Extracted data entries
-- -- --

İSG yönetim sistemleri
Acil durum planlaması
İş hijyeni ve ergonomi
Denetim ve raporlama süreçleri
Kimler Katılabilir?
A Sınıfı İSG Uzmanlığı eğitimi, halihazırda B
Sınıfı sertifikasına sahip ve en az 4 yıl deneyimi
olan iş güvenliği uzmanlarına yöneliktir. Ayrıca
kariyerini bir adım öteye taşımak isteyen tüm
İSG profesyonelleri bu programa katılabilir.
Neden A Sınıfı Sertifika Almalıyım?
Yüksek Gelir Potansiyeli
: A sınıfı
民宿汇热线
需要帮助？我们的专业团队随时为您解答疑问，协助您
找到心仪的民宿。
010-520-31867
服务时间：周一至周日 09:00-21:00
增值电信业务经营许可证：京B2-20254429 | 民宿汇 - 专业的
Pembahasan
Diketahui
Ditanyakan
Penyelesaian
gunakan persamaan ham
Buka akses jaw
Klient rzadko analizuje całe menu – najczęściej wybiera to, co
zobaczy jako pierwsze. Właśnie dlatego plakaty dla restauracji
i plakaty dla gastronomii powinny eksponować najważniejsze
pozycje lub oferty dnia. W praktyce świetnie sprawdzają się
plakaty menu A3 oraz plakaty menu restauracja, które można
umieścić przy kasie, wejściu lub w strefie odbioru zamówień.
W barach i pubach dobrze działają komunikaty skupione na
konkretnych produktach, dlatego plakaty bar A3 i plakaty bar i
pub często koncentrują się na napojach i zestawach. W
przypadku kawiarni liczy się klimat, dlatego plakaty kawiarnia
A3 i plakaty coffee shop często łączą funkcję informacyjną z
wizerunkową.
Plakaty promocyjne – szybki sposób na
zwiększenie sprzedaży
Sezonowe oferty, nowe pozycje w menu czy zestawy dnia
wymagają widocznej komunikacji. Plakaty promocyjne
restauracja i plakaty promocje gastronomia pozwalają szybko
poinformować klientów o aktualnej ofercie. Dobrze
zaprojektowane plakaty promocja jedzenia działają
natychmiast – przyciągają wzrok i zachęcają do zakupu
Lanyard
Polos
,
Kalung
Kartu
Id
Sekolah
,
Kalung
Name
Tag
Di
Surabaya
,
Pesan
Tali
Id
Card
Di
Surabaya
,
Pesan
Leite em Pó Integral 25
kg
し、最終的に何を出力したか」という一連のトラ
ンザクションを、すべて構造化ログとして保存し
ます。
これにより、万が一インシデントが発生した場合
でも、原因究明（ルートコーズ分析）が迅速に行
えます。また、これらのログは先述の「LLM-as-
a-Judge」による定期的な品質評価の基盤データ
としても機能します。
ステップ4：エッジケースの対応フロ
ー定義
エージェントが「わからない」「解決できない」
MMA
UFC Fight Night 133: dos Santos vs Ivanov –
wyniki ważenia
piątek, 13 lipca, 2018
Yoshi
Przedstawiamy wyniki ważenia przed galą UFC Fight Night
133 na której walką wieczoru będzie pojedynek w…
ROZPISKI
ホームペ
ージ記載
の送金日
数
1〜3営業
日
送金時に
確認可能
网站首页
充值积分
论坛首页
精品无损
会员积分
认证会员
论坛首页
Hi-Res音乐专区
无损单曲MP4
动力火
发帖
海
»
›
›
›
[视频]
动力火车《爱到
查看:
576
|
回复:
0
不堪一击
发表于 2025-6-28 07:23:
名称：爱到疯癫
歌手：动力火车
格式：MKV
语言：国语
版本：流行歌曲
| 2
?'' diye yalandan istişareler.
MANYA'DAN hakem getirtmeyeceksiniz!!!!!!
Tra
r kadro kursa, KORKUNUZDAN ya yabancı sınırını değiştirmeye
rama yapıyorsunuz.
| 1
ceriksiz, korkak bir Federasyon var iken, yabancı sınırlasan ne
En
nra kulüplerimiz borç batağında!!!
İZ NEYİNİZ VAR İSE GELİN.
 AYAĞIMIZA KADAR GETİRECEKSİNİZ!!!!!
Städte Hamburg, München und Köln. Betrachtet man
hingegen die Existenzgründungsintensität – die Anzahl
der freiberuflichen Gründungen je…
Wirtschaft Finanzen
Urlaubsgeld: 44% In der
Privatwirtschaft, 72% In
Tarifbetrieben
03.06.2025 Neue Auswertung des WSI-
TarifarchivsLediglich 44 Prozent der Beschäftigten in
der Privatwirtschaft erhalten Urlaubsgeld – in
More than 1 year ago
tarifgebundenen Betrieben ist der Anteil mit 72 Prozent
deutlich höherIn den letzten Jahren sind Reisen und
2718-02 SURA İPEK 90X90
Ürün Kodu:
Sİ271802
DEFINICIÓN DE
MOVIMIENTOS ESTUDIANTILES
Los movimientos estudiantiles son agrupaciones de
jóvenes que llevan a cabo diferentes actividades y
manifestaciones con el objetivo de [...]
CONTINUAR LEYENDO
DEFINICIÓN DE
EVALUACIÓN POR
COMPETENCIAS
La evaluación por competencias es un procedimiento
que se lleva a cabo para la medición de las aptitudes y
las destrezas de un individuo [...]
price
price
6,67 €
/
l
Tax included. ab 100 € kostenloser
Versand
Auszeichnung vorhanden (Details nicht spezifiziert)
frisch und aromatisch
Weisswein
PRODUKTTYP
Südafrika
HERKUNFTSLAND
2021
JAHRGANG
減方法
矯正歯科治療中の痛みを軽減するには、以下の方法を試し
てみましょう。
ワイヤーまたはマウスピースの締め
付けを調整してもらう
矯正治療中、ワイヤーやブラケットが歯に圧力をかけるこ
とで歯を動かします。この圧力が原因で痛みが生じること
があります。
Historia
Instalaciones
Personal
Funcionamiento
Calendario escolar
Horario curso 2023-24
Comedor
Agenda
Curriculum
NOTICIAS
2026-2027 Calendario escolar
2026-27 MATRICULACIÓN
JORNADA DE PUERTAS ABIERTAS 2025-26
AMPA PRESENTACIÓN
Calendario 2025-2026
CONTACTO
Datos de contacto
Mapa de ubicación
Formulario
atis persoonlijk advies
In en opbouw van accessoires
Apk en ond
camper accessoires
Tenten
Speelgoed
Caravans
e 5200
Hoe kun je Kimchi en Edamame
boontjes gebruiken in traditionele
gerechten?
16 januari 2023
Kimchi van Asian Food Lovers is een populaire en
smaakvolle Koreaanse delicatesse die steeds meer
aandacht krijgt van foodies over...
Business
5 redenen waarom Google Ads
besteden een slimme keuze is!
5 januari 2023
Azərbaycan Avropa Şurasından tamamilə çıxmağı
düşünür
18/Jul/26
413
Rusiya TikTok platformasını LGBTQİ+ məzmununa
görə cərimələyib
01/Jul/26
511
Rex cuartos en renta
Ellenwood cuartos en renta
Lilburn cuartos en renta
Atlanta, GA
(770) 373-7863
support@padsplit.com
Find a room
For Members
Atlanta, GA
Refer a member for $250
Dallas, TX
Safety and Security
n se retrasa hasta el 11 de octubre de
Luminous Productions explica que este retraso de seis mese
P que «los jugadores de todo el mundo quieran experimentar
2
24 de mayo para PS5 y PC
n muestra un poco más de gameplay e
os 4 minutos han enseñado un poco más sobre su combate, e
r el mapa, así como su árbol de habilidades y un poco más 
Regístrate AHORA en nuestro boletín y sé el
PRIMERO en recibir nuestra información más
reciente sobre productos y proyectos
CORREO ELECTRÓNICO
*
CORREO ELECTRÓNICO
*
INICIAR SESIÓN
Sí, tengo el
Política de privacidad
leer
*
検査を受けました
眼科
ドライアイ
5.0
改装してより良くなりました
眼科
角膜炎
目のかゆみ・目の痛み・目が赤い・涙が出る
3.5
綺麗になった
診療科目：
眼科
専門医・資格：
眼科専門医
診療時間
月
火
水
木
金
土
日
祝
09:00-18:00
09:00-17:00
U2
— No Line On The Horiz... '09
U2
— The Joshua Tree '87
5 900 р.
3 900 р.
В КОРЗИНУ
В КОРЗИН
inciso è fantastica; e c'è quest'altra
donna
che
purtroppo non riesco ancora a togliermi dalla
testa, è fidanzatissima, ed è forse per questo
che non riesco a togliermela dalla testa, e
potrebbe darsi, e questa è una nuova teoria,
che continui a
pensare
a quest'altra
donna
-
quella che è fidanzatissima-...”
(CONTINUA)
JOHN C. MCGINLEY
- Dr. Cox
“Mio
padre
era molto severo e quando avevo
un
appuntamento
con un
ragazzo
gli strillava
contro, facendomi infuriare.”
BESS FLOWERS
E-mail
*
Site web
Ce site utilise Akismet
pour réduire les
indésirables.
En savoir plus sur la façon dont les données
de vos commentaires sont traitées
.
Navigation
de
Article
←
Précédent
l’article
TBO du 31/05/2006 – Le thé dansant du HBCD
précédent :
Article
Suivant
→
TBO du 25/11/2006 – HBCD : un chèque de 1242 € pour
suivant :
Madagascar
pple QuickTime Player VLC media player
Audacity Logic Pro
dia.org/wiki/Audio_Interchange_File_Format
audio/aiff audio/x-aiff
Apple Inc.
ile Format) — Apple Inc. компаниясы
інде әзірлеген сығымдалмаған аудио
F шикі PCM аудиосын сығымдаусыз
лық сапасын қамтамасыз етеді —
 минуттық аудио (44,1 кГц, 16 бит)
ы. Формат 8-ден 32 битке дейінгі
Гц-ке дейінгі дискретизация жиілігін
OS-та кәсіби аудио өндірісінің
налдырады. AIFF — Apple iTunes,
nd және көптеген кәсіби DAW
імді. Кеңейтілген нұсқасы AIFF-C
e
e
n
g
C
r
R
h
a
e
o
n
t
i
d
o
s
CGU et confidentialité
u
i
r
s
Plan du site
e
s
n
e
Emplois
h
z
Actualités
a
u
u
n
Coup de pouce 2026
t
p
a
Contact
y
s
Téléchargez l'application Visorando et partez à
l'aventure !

-- -- --

• WORK REQUEST
The required output is the exact run of lines from the beginning of the records to the line with "olan iş güvenliği", that line included.

• ANSWER TO THE PROBLEM
İSG yönetim sistemleri
Acil durum planlaması
İş hijyeni ve ergonomi
Denetim ve raporlama süreçleri
Kimler Katılabilir?
A Sınıfı İSG Uzmanlığı eğitimi, halihazırda B
Sınıfı sertifikasına sahip ve en az 4 yıl deneyimi
olan iş güvenliği uzmanlarına yöneliktir. Ayrıca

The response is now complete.